[[ Records provided open ]]

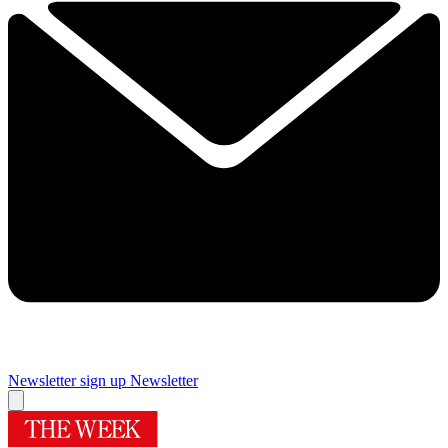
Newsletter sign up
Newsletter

[[ Records provided closed ]]
[[ Records provided open ]]

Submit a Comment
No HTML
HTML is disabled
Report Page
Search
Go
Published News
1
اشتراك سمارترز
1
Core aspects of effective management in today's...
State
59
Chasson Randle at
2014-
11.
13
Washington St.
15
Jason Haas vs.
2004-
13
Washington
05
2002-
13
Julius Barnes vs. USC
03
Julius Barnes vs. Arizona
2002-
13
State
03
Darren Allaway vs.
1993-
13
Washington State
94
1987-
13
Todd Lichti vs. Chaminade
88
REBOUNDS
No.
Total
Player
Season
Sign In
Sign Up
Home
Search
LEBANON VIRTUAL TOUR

[[ Records provided closed ]]

The problem:
Your reply should consist of one number: how many lines of the material above include the word "Barnes".

Output of the exercise:
2